Top of Data supplied

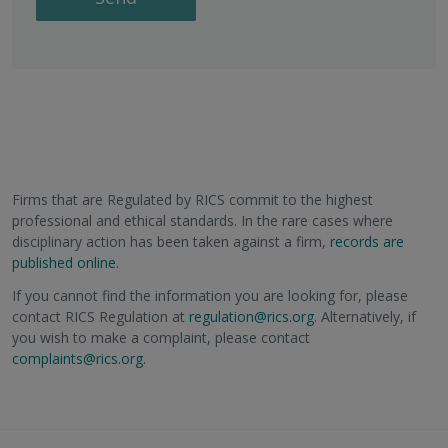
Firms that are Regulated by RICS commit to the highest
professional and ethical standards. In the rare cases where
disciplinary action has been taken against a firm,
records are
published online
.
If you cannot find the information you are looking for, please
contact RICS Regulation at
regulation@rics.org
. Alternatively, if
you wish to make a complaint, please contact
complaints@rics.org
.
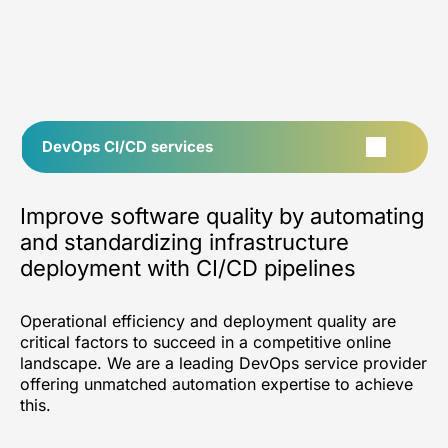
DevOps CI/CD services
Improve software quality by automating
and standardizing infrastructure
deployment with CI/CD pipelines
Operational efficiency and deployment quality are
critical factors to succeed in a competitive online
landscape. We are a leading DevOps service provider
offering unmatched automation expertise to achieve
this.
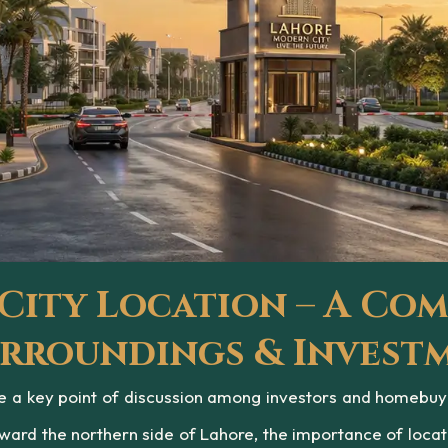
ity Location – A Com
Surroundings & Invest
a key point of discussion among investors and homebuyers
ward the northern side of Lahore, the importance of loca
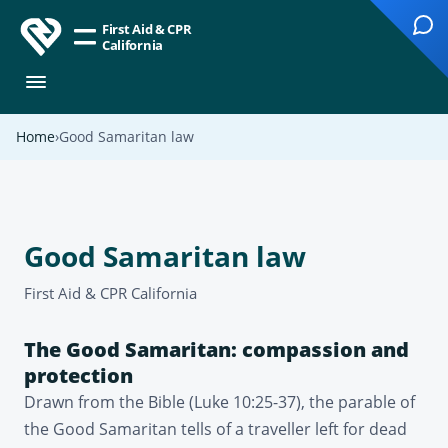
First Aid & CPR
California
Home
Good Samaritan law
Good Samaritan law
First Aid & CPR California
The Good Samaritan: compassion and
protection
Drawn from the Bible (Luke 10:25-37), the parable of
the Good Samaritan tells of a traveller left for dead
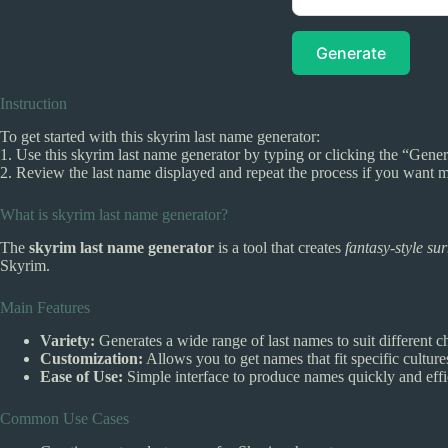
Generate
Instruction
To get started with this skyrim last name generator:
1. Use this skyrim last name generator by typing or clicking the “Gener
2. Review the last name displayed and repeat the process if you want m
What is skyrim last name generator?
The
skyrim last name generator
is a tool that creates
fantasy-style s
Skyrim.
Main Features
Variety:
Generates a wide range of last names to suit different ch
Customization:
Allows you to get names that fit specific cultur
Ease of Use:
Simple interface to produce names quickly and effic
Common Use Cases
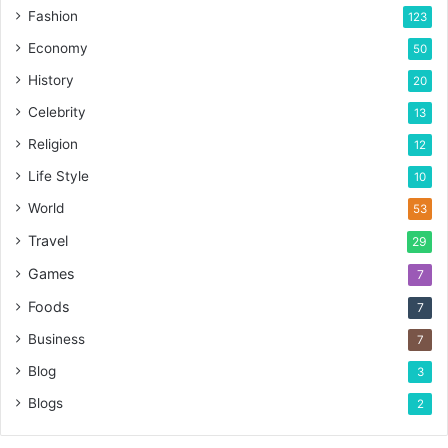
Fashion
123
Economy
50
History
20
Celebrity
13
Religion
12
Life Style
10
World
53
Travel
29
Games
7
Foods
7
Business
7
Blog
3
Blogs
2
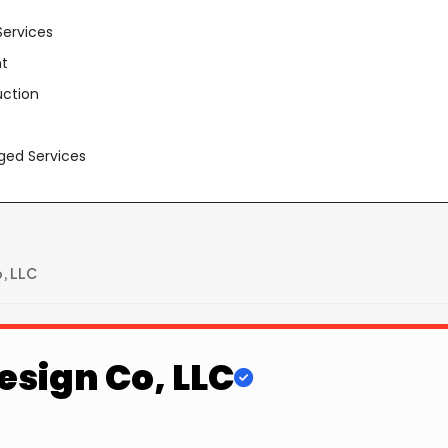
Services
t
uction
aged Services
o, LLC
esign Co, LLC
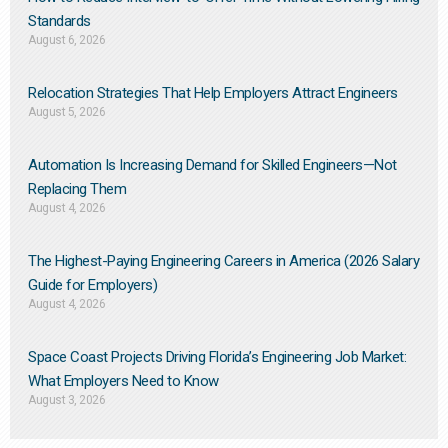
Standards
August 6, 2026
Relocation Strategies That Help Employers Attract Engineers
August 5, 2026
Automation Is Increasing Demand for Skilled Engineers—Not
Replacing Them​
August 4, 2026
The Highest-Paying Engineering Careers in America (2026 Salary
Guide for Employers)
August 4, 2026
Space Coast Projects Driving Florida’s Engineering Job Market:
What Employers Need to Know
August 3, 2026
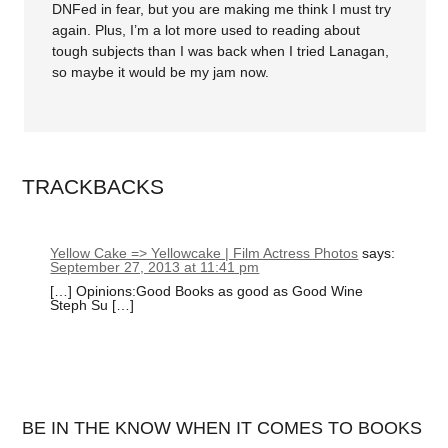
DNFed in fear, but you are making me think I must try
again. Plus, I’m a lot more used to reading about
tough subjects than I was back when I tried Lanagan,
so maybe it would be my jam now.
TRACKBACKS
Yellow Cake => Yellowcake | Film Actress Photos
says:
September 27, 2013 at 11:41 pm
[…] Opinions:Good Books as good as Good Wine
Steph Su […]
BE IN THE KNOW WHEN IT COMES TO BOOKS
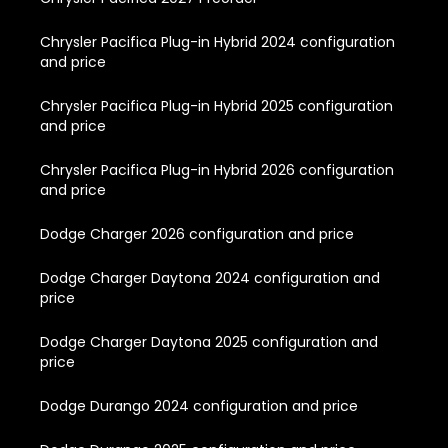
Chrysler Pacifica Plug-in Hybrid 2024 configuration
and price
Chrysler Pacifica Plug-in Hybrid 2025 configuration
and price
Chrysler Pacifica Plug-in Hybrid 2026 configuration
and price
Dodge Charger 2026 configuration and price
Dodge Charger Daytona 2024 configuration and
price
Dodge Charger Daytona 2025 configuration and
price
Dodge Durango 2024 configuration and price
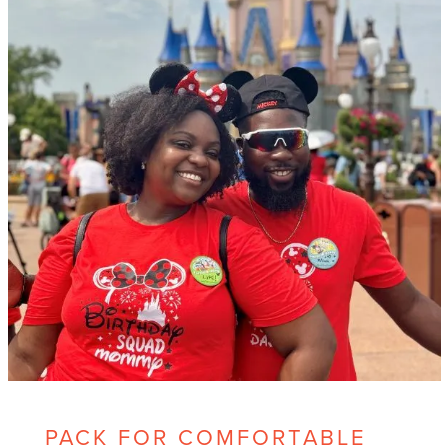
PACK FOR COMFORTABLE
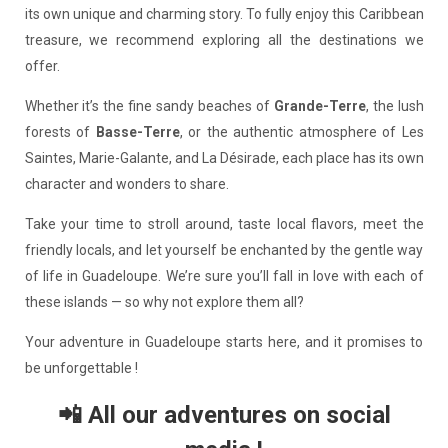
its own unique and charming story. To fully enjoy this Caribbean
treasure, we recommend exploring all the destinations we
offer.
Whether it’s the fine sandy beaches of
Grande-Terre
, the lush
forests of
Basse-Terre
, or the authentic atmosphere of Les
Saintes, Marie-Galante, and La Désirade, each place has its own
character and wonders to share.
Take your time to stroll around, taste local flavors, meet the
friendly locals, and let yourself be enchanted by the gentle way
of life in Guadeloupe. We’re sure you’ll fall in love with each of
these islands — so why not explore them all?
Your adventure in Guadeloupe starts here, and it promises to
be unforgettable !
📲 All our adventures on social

Bottom of Data supplied
Top of Data supplied

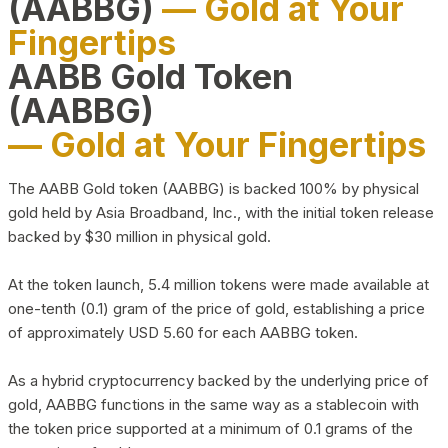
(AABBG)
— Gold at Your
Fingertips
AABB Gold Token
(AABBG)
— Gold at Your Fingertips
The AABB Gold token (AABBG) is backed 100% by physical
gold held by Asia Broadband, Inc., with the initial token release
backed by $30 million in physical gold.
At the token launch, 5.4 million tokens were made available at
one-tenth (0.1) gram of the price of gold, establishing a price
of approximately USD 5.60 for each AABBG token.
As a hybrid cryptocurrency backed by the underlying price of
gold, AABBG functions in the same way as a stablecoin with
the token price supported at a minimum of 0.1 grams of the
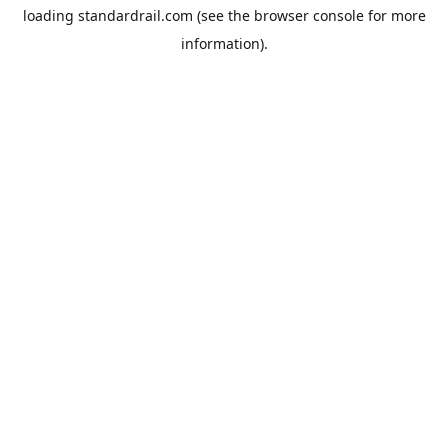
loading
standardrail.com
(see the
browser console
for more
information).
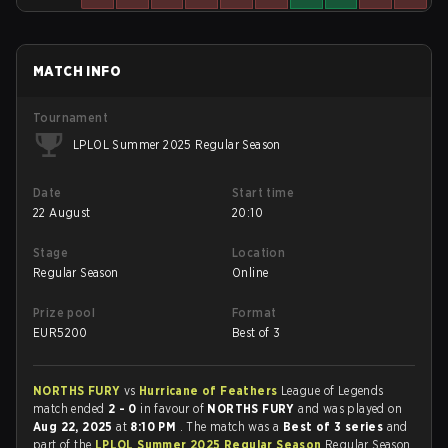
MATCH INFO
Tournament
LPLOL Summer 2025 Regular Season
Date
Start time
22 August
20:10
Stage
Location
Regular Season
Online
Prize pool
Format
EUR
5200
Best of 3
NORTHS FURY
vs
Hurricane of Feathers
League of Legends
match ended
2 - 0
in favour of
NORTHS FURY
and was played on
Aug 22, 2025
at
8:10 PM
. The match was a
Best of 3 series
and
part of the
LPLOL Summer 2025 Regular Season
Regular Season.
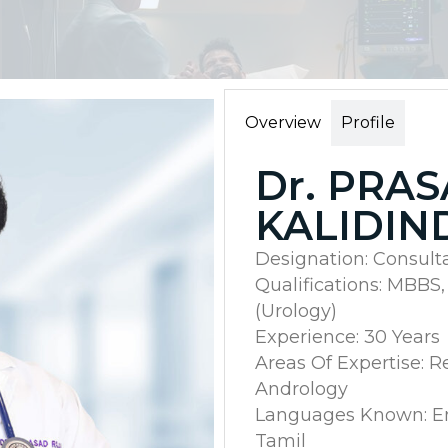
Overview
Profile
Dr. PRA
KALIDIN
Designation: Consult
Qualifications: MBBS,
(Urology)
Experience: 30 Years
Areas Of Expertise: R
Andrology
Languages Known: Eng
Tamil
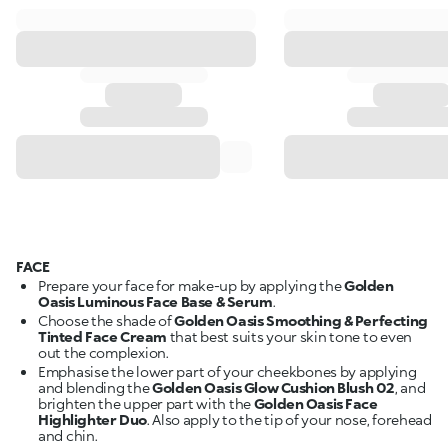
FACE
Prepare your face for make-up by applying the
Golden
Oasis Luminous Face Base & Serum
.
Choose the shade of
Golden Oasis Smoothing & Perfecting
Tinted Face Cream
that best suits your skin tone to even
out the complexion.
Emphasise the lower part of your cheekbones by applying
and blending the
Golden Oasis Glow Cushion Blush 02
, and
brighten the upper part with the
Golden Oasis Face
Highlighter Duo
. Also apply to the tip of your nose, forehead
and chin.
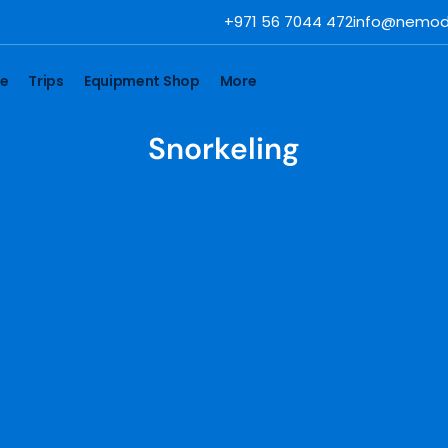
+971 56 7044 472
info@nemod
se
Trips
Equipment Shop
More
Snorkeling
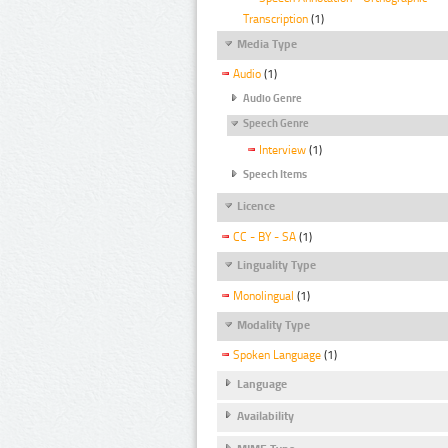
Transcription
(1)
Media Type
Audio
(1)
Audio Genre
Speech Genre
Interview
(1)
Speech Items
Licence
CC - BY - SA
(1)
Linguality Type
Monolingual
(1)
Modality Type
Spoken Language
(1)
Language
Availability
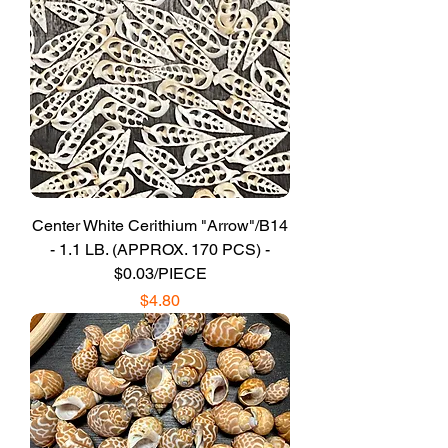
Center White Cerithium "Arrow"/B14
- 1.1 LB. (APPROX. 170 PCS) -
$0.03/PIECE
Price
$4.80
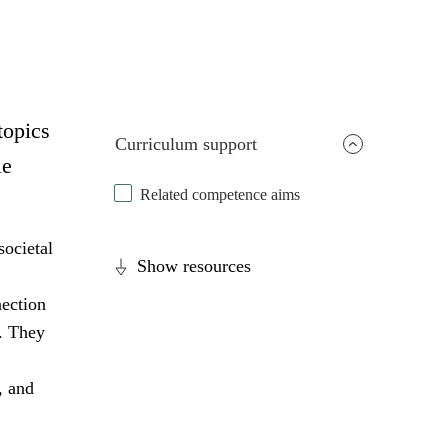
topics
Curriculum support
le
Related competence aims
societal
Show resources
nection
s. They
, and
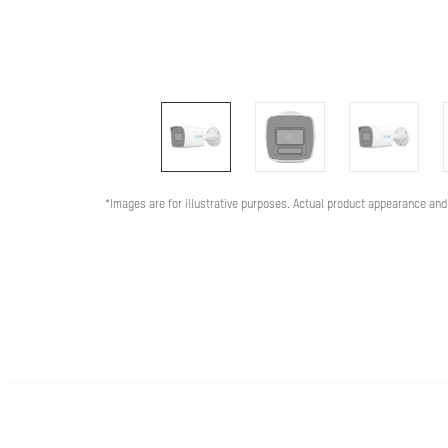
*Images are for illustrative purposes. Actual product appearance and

Bottom of Data supplied
Top of Data supplied

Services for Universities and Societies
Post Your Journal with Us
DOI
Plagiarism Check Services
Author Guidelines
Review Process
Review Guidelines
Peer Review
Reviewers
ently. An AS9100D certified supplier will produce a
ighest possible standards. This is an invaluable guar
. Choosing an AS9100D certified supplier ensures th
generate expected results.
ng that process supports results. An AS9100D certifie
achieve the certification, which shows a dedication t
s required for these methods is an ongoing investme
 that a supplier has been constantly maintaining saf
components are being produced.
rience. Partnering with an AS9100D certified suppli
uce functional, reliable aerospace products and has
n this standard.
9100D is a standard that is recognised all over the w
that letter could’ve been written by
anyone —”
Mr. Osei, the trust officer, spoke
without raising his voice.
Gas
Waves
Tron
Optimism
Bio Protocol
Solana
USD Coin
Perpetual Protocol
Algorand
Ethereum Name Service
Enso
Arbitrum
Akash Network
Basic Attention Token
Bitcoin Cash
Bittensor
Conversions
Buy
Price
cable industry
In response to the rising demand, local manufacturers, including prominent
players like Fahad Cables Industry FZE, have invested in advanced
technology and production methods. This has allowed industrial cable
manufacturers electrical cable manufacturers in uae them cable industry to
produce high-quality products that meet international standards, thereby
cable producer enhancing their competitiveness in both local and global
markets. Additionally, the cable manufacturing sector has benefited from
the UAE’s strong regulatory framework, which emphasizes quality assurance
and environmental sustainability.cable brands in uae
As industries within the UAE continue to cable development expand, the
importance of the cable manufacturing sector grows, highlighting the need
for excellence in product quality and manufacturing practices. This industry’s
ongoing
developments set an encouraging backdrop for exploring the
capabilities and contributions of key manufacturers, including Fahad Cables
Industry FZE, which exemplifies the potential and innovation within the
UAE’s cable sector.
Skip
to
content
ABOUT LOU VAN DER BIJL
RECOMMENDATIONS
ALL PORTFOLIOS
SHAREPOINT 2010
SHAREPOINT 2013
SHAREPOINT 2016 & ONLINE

Bottom of Data supplied

**Your task:**
Which lines in the listing have the string "Oasis"? Pick them out and copy them.

**Task answer:**
Oasis Luminous Face Base & Serum
Golden Oasis Smoothing & Perfecting
Golden Oasis Glow Cushion Blush 02
Golden Oasis Face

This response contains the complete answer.